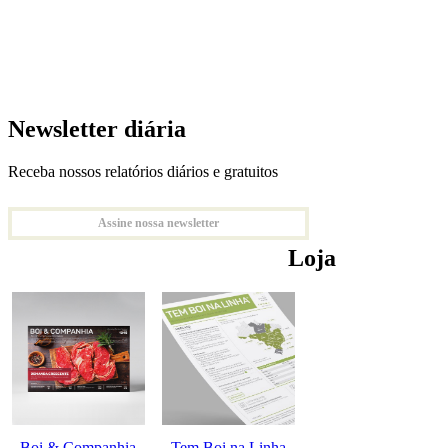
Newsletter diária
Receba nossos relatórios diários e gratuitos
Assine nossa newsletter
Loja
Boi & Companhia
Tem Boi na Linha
****************
Could you print exactly the lines from the one containing "Assine nossa newsletter" through the last line of the records above?

Assine nossa newsletter
Loja
Boi & Companhia
Tem Boi na Linha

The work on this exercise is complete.